■ Work task ■
Everything in the records below goes into the copy exactly, except the pictures.

<<<<

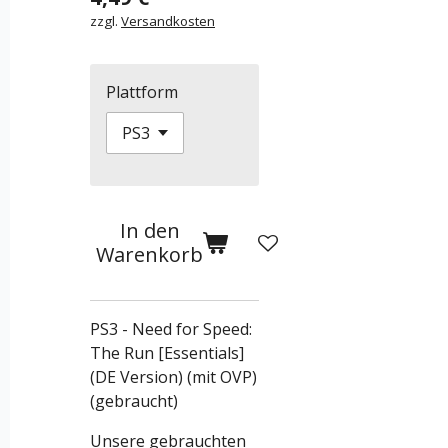
zzgl.
Versandkosten
Plattform
In den
Warenkorb
PS3 - Need for Speed:
The Run [Essentials]
(DE Version) (mit OVP)
(gebraucht)
Unsere gebrauchten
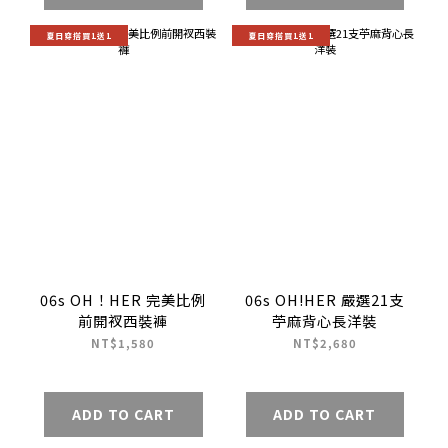
夏日穿搭買1送1
夏日穿搭買1送1
06s OH！HER 完美比例
06s OH!HER 嚴選21支
前開衩西裝褲
苧麻背心長洋裝
NT$1,580
NT$2,680
ADD TO CART
ADD TO CART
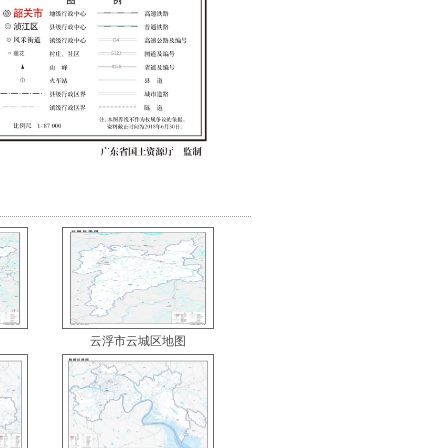
云浮市云城区地图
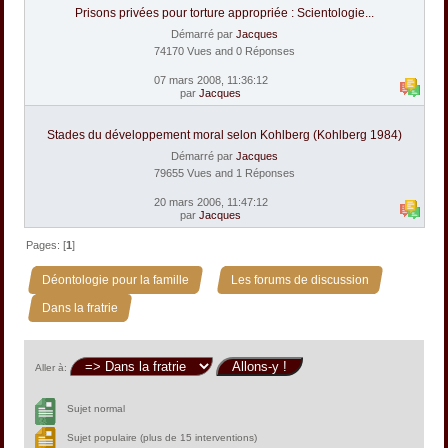
Prisons privées pour torture appropriée : Scientologie...
Démarré par
Jacques
74170 Vues and 0 Réponses
07 mars 2008, 11:36:12
par
Jacques
Stades du développement moral selon Kohlberg (Kohlberg 1984)
Démarré par
Jacques
79655 Vues and 1 Réponses
20 mars 2006, 11:47:12
par
Jacques
Pages: [
1
]
»
»
Déontologie pour la famille
Les forums de discussion
Dans la fratrie
Aller à:
Sujet normal
Sujet populaire (plus de 15 interventions)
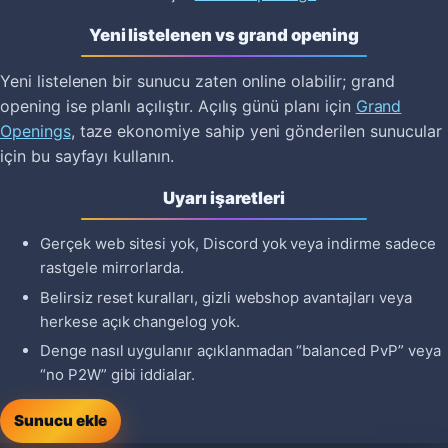
Yeni listelenen vs grand opening
Yeni listelenen bir sunucu zaten online olabilir; grand
opening ise planlı açılıştır. Açılış günü planı için
Grand
Openings
, taze ekonomiye sahip yeni gönderilen sunucular
için bu sayfayı kullanın.
Uyarı işaretleri
Gerçek web sitesi yok, Discord yok veya indirme sadece
rastgele mirrorlarda.
Belirsiz reset kuralları, gizli webshop avantajları veya
herkese açık changelog yok.
Denge nasıl uygulanır açıklanmadan “balanced PvP” veya
“no P2W” gibi iddialar.
Sunucu ekle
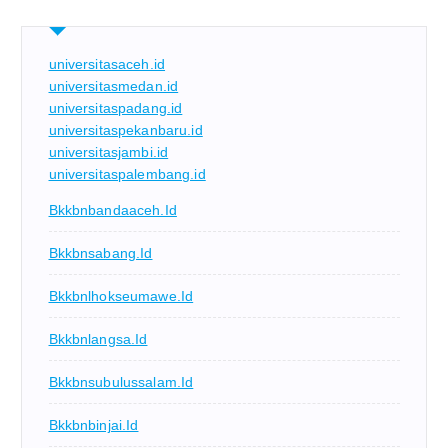
universitasaceh.id
universitasmedan.id
universitaspadang.id
universitaspekanbaru.id
universitasjambi.id
universitaspalembang.id
Bkkbnbandaaceh.id
Bkkbnsabang.id
Bkkbnlhokseumawe.id
Bkkbnlangsa.id
Bkkbnsubulussalam.id
Bkkbnbinjai.id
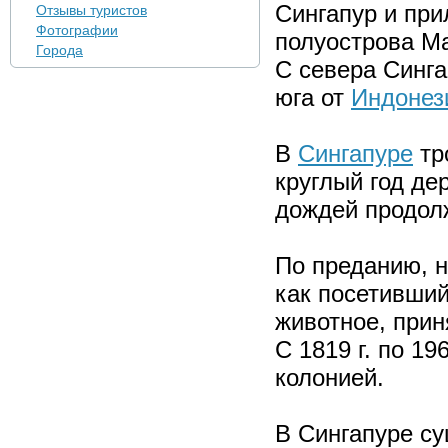
Сингапур и при
Отзывы туристов
Фотографии
полуострова Ма
Города
С севера Синга
юга от
Индонез
В
Сингапуре
тр
круглый год де
дождей продол
По преданию, н
как посетивший
животное, прин
С 1819 г. по 19
колонией.
В Сингапуре су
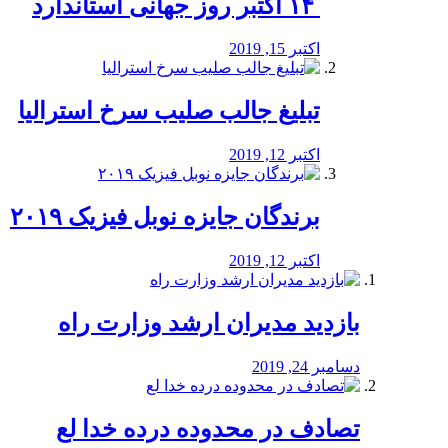
‏ ۱۴ اکتبر روز جهانی استاندارد
اکتبر 15, 2019
تبلیغ جالب صلیب سرخ استرالیا
اکتبر 12, 2019
برندگان جایزه نوبل فیزیک ۲۰۱۹
اکتبر 12, 2019
بازدید مدیران ارشد وزارت راه
دسامبر 24, 2019
تصادف در محدوده درده خدا لع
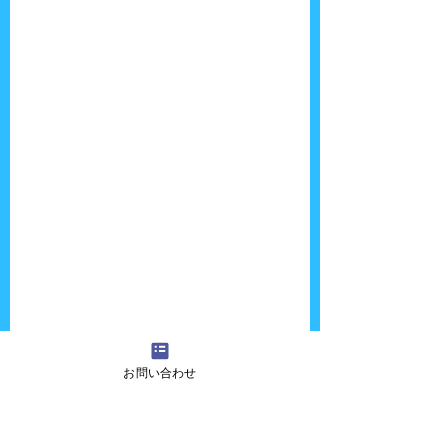
お問い合わせ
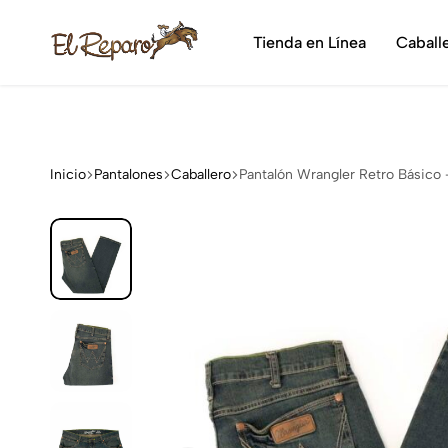
¡Dis
Tienda en Línea
Caball
El
La
Reparo
tienda
vaquera
más
grande
Inicio
Pantalones
Caballero
Pantalón Wrangler Retro Básico
de
México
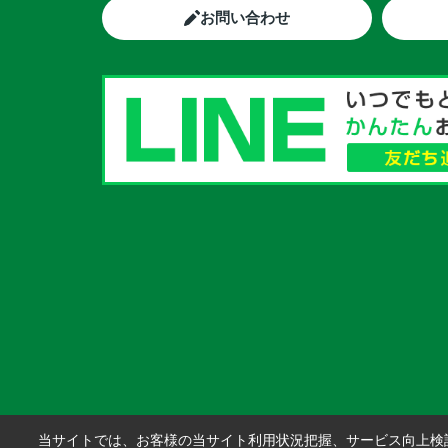
お問い合わせ
当サイトでは、お客様の当サイト利用状況把握、サービス向上検討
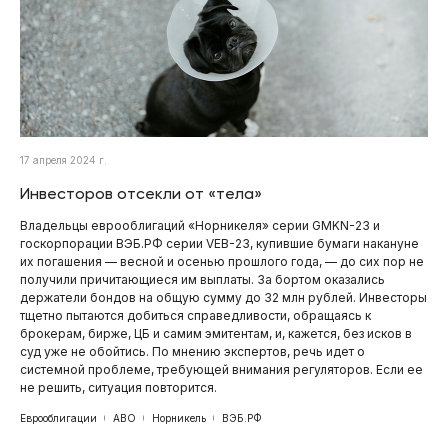
17 апреля 2024 г.
Инвесторов отсекли от «тела»
Владельцы еврооблигаций «Норникеля» серии GMKN-23 и
госкорпорации ВЭБ.РФ серии VEB-23, купившие бумаги накануне
их погашения — весной и осенью прошлого года, — до сих пор не
получили причитающиеся им выплаты. За бортом оказались
держатели бондов на общую сумму до 32 млн рублей. Инвесторы
тщетно пытаются добиться справедливости, обращаясь к
брокерам, бирже, ЦБ и самим эмитентам, и, кажется, без исков в
суд уже не обойтись. По мнению экспертов, речь идет о
системной проблеме, требующей внимания регуляторов. Если ее
не решить, ситуация повторится.
Еврооблигации
АВО
Норникель
ВЭБ.РФ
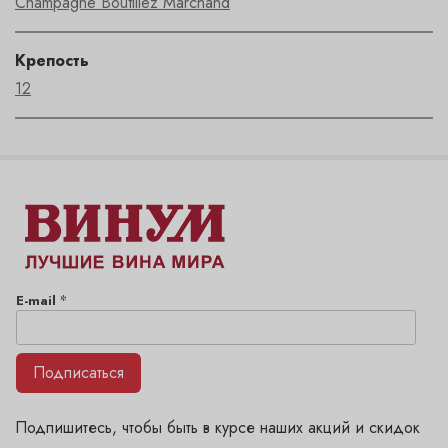
Champagne Boutillez Marchand
Крепость
12
*
E-mail
Подписаться
Подпишитесь, чтобы быть в курсе наших акций и скидок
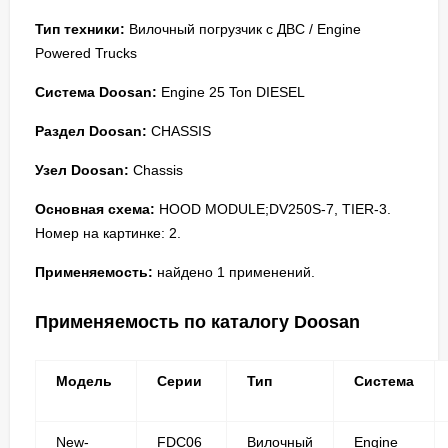
Тип техники:
Вилочный погрузчик с ДВС / Engine
Powered Trucks
Система Doosan:
Engine 25 Ton DIESEL
Раздел Doosan:
CHASSIS
Узел Doosan:
Chassis
Основная схема:
HOOD MODULE;DV250S-7, TIER-3.
Номер на картинке: 2.
Применяемость:
найдено 1 применений.
Применяемость по каталогу Doosan
Модель
Серии
Тип
Система
New-
FDC06
Вилочный
Engine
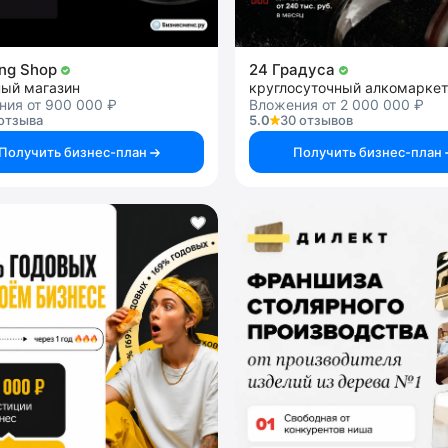
ng Shop
24 Градуса
ный магазин
круглосуточный алкомаркет
ния от 900 000 ₽
Вложения от 2 000 000 ₽
отзыва
5.0
30 отзывов
Получить бизнес-план
Получить бизнес-план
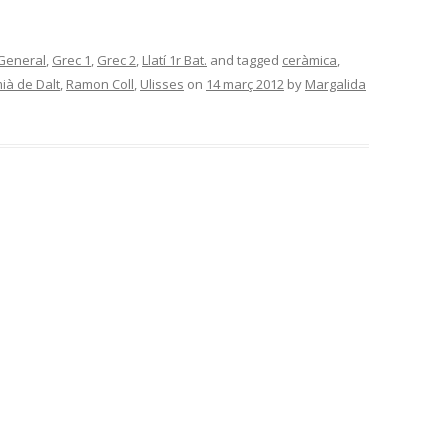
General
,
Grec 1
,
Grec 2
,
Llatí 1r Bat.
and tagged
ceràmica
,
ià de Dalt
,
Ramon Coll
,
Ulisses
on
14 març 2012
by
Margalida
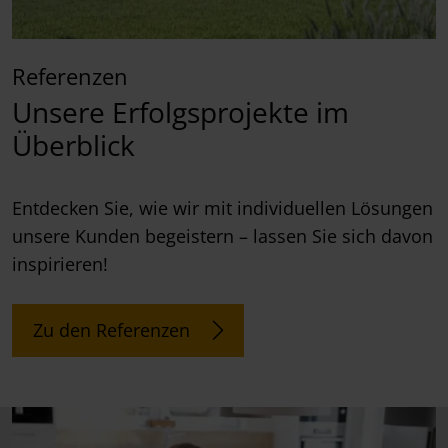
Referenzen
Unsere Erfolgsprojekte im
Überblick
Entdecken Sie, wie wir mit individuellen Lösungen
unsere Kunden begeistern – lassen Sie sich davon
inspirieren!
Zu den Referenzen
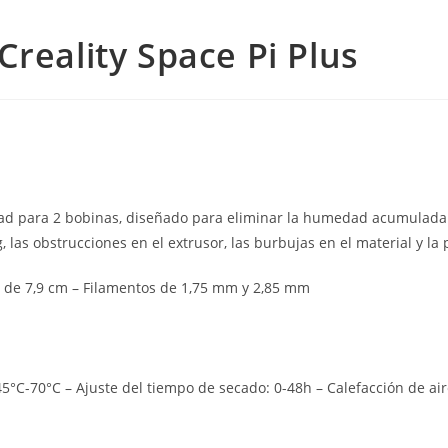
reality Space Pi Plus
dad para 2 bobinas, diseñado para eliminar la humedad acumulada 
 las obstrucciones en el extrusor, las burbujas en el material y la
 de 7,9 cm – Filamentos de 1,75 mm y 2,85 mm
°C-70°C – Ajuste del tiempo de secado: 0-48h – Calefacción de aire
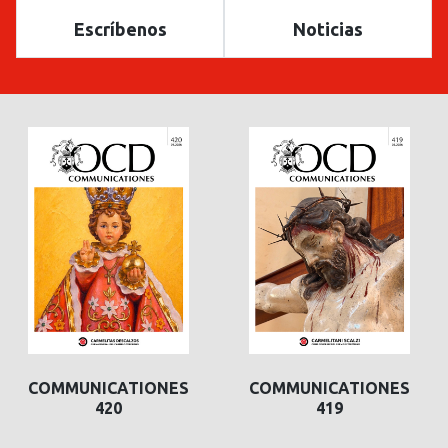
Escríbenos
Noticias
COMMUNICATIONES
COMMUNICATIONES
420
419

>>>>

■ Answer for the task ■
zzgl.
Versandkosten
Plattform
In den
Warenkorb
PS3 - Need for Speed:
The Run [Essentials]
(DE Version) (mit OVP)
(gebraucht)
Unsere gebrauchten
夏日穿搭買1送1
夏日穿搭買1送1
06s OH！HER 完美比例
06s OH!HER 嚴選21支
前開衩西裝褲
苧麻背心長洋裝
NT$1,580
NT$2,680
ADD TO CART
ADD TO CART
云浮市云城区地图
Prisons privées pour torture appropriée : Scientologie...
Démarré par
Jacques
74170 Vues and 0 Réponses
07 mars 2008, 11:36:12
par
Jacques
Stades du développement moral selon Kohlberg (Kohlberg 1984)
Démarré par
Jacques
79655 Vues and 1 Réponses
20 mars 2006, 11:47:12
par
Jacques
Pages: [
1
]
»
»
Déontologie pour la famille
Les forums de discussion
Dans la fratrie
Aller à:
Sujet normal
Sujet populaire (plus de 15 interventions)
Yeni listelenen vs grand opening
Yeni listelenen bir sunucu zaten online olabilir; grand
opening ise planlı açılıştır. Açılış günü planı için
Grand
Openings
, taze ekonomiye sahip yeni gönderilen sunucular
için bu sayfayı kullanın.
Uyarı işaretleri
Gerçek web sitesi yok, Discord yok veya indirme sadece
rastgele mirrorlarda.
Belirsiz reset kuralları, gizli webshop avantajları veya
herkese açık changelog yok.
Denge nasıl uygulanır açıklanmadan “balanced PvP” veya
“no P2W” gibi iddialar.
Sunucu ekle
universitasaceh.id
universitasmedan.id
universitaspadang.id
universitaspekanbaru.id
universitasjambi.id
universitaspalembang.id
Bkkbnbandaaceh.id
Bkkbnsabang.id
Bkkbnlhokseumawe.id
Bkkbnlangsa.id
Bkkbnsubulussalam.id
Bkkbnbinjai.id
Сингапур и при
Отзывы туристов
Фотографии
полуострова Ма
Города
С севера Синга
юга от
Индонез
В
Сингапуре
тр
круглый год де
дождей продол
По преданию, н
как посетивший
животное, прин
С 1819 г. по 19
колонией.
В Сингапуре су
‏ ۱۴ اکتبر روز جهانی استاندارد
اکتبر 15, 2019
تبلیغ جالب صلیب سرخ استرالیا
اکتبر 12, 2019
برندگان جایزه نوبل فیزیک ۲۰۱۹
اکتبر 12, 2019
بازدید مدیران ارشد وزارت راه
دسامبر 24, 2019
تصادف در محدوده درده خدا لع
お問い合わせ
¡Dis
Tienda en Línea
Caball
El
La
Reparo
tienda
vaquera
más
grande
Inicio
Pantalones
Caballero
Pantalón Wrangler Retro Básico
de
México
お問い合わせ
当サイトでは、お客様の当サイト利用状況把握、サービス向上検討
17 апреля 2024 г.
Инвесторов отсекли от «тела»
Владельцы еврооблигаций «Норникеля» серии GMKN-23 и
госкорпорации ВЭБ.РФ серии VEB-23, купившие бумаги накануне
их погашения — весной и осенью прошлого года, — до сих пор не
получили причитающиеся им выплаты. За бортом оказались
держатели бондов на общую сумму до 32 млн рублей. Инвесторы
тщетно пытаются добиться справедливости, обращаясь к
брокерам, бирже, ЦБ и самим эмитентам, и, кажется, без исков в
суд уже не обойтись. По мнению экспертов, речь идет о
системной проблеме, требующей внимания регуляторов. Если ее
не решить, ситуация повторится.
Еврооблигации
АВО
Норникель
ВЭБ.РФ
Champagne Boutillez Marchand
Крепость
12
*
E-mail
Подписаться
Подпишитесь, чтобы быть в курсе наших акций и скидок
Тип техники:
Вилочный погрузчик с ДВС / Engine
Powered Trucks
Система Doosan:
Engine 25 Ton DIESEL
Раздел Doosan:
CHASSIS
Узел Doosan:
Chassis
Основная схема:
HOOD MODULE;DV250S-7, TIER-3.
Номер на картинке: 2.
Применяемость:
найдено 1 применений.
Применяемость по каталогу Doosan
Модель
Серии
Тип
Система
New-
FDC06
Вилочный
Engine
ng Shop
24 Градуса
ный магазин
круглосуточный алкомаркет
ния от 900 000 ₽
Вложения от 2 000 000 ₽
отзыва
5.0
30 отзывов
Получить бизнес-план
Получить бизнес-план
General
,
Grec 1
,
Grec 2
,
Llatí 1r Bat.
and tagged
ceràmica
,
ià de Dalt
,
Ramon Coll
,
Ulisses
on
14 març 2012
by
Margalida
Referenzen
Unsere Erfolgsprojekte im
Überblick
Entdecken Sie, wie wir mit individuellen Lösungen
unsere Kunden begeistern – lassen Sie sich davon
inspirieren!
Zu den Referenzen
reality Space Pi Plus
dad para 2 bobinas, diseñado para eliminar la humedad acumulada 
 las obstrucciones en el extrusor, las burbujas en el material y la
 de 7,9 cm – Filamentos de 1,75 mm y 2,85 mm
°C-70°C – Ajuste del tiempo de secado: 0-48h – Calefacción de aire
Escríbenos
Noticias
COMMUNICATIONES
COMMUNICATIONES
420
419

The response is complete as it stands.